The Mudcat Café TM
Thread #108215   Message #2250239
Posted By: JohnInKansas
01-Feb-08 - 05:27 AM
Thread Name: Tech: Outdated Software
Subject: RE: Tech: Outdated Software
Joe -

I actually have said before, maybe even in this thread, that Vista and Office 2007 may be pretty good. I've also commented that for most users, most things probably will work as expected.

The problem is that they've completely changed the entire language used to find and use simple functions that were very well known and easy enough to find in prior versions, especially if the required features aren't on the "new beginners' list."

Your description of "start using it - discovering new features as I go along is great, if it works for you.

Unfortunately, for my uses of Word I have to be able to use many of your "new features" from the start.

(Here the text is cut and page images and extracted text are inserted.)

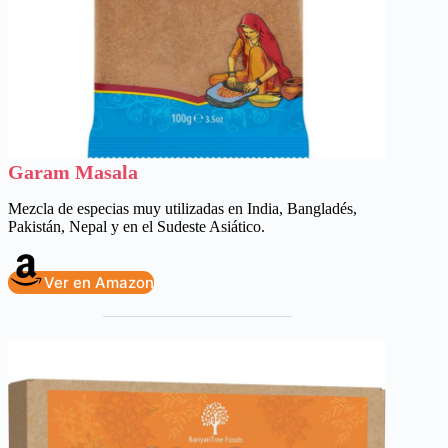
Garam Masala
Mezcla de especias muy utilizadas en India, Bangladés,
Pakistán, Nepal y en el Sudeste Asiático.
Ver en Amazon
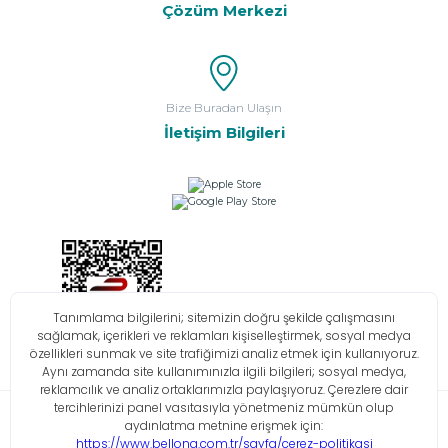
Çözüm Merkezi
Bize Buradan Ulaşın
İletişim Bilgileri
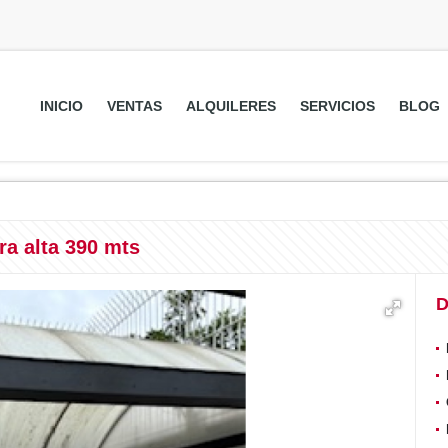
INICIO
VENTAS
ALQUILERES
SERVICIOS
BLOG
ra alta 390 mts
D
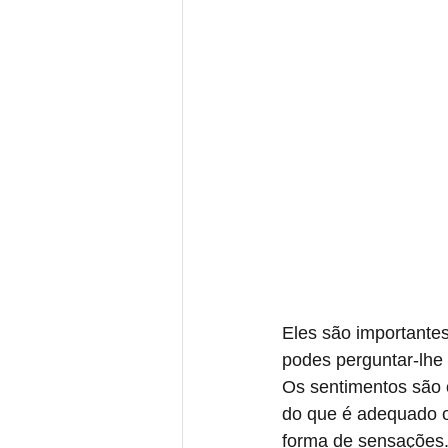
Eles são importante
podes perguntar-lhe
Os sentimentos são o
do que é adequado o
forma de sensações.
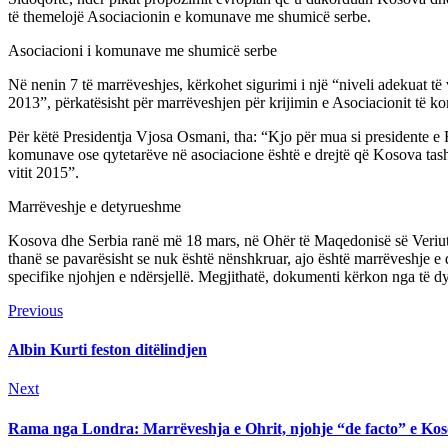
të themelojë Asociacionin e komunave me shumicë serbe.
Asociacioni i komunave me shumicë serbe
Në nenin 7 të marrëveshjes, kërkohet sigurimi i një “niveli adekuat t
2013”, përkatësisht për marrëveshjen për krijimin e Asociacionit të 
Për këtë Presidentja Vjosa Osmani, tha: “Kjo për mua si presidente e 
komunave ose qytetarëve në asociacione është e drejtë që Kosova tas
vitit 2015”.
Marrëveshje e detyrueshme
Kosova dhe Serbia ranë më 18 mars, në Ohër të Maqedonisë së Veriut 
thanë se pavarësisht se nuk është nënshkruar, ajo është marrëveshje
specifike njohjen e ndërsjellë. Megjithatë, dokumenti kërkon nga të dy
Continue
Previous
Previous
post:
Reading
Albin Kurti feston ditëlindjen
Next
Next
post:
Rama nga Londra: Marrëveshja e Ohrit, njohje “de facto” e Kos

I don't have the luxury of stumbling on them later; and by arbitrarily renaming, regrouping, relocating, and separating functions that I use together so that I have to wander around through multiple unidentifiable menus located in strange places, they've made it very much more difficult for me to use Word 2007 for what I expect to do with it. Feedback among other professional/advanced users is that they universally have the same problems and objections.

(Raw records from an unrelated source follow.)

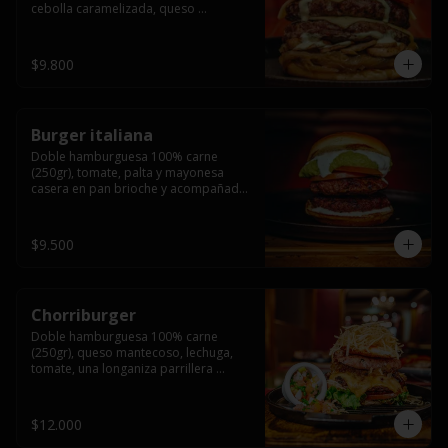
cebolla caramelizada, queso 
mantecoso, tomate y salsa verde en 
pan brioche y acompañado de papas 
fritas.
$9.800
Burger italiana
Doble hamburguesa 100% carne 
(250gr), tomate, palta y mayonesa 
casera en pan brioche y acompañado 
de papas fritas
$9.500
Chorriburger
Doble hamburguesa 100% carne 
(250gr), queso mantecoso, lechuga, 
tomate, una longaniza parrillera 
mediana, papa hilo, huevo, pebre y 
mayonesa casera acompañado de 
papas fritas.
$12.000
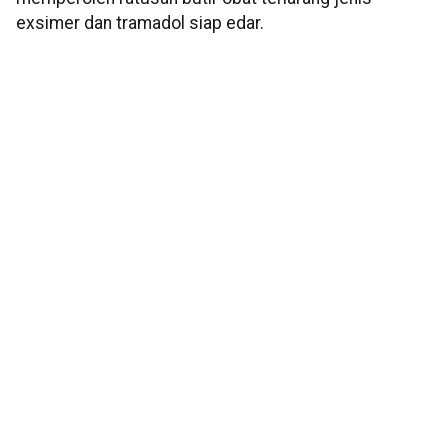
exsimer dan tramadol siap edar.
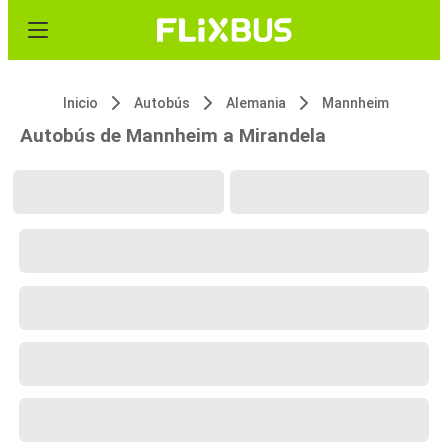
Inicio
Autobús
Alemania
Mannheim
Autobús de Mannheim a Mirandela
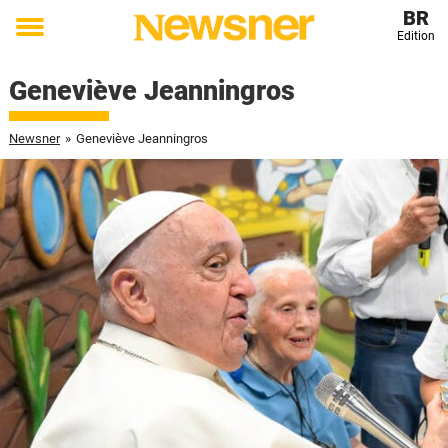
BR
Edition
Toggle
menu
Geneviève Jeanningros
Newsner
»
Geneviève Jeanningros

This would not be quite so much of a problem if there was useful documentation of the changes, but most "above-beginner-level" functions require opening many separate web pages1 (conveniently linked from the Word Help entires) and in effect wandering all over the Office 2007 web site to find what used to be single concise entries. KB articles typically are very specific about addressing a single topic in each article, so it's very rare to find one that addresses a "how to" in full.

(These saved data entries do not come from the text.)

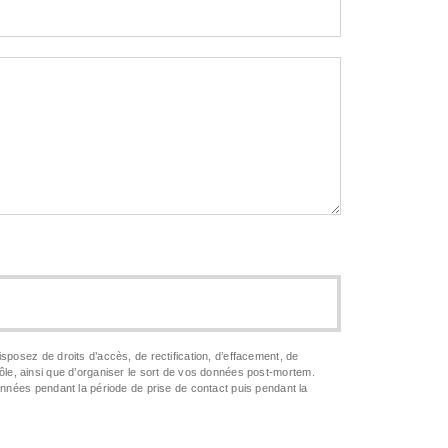
posez de droits d’accès, de rectification, d’effacement, de
trôle, ainsi que d’organiser le sort de vos données post-mortem.
onnées pendant la période de prise de contact puis pendant la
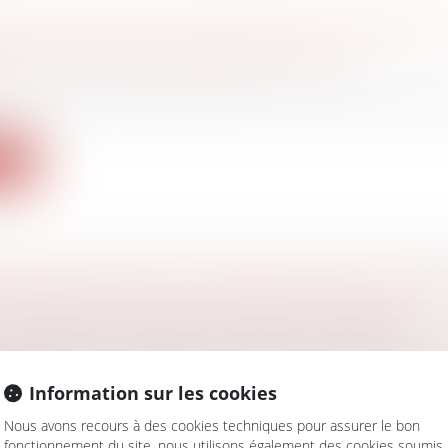
ION DE FONDS DE COMMERCE NE CONFÈRE P
REUR TOUS LES DROITS DU CÉDANT
ociétés
/
Transmission d’entreprise
tions et les créances du cédant d’un fonds de commer
ite
TION DES DROITS À CONGÉS PAYÉS DU SALA
SOUMISE AU CONSEIL CONSTITUTIONNEL
avail - Employeurs
/
Droit de la protection sociale
cassation renvoie devant le Conseil constitutionnel
Information sur les cookies
Nous avons recours à des cookies techniques pour assurer le bon
ite
fonctionnement du site, nous utilisons également des cookies soumis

1 Without a web connection to pull "help files" from the Microsoft web site, as when I'm sitting in my camper waiting for a festival to start, Word 2007 Help files are almost useless, since the content for advanced methods isn't in the program or anywhere on your local machine. You have to look for scattered KB articles and/or "white papers" at Microsoft to get what few answers have been written, and the needs of advanced users are very sparsely addressed.

I also find multiple explanations of how to do setups that were common that consist of "you can't do that in Word 2007." I'm sure that there is something else I can do to get the same, or pretty similar, result, and eventually I'll find it; but they don't tell me what the new procedure is that they've arbitrarily (and not very rationally) provided to replace what many more proficient users have used in previous versions.

If there was an alternate program to seriously compete with Word previous versions for advanced professional users, I'd be looking at it. I know enough about the alternatives to know my preferences and what I expect, and there is no acceptable alternate for what I use Word to do.

I expect to be able to make Word 2007 do what I need, but I should be able to RTFM and get answers reasonably quickly. There is no Word 2007 manual for advanced users, which is essentially my only really serious objection2.

2 (Except that my scroll wheel still doesn't work, was reported by MANY USERS five years ago in Beta 2, and Microsoft has no fix for it in Word 2007 Professional. Maybe all three of my "Microsoft Brand" mouses are "incompatible hardware," but they don't tell me so, they're the only ones on the shelf at my suppliers, and Microsoft doesn't choose to tell me what to get instead.)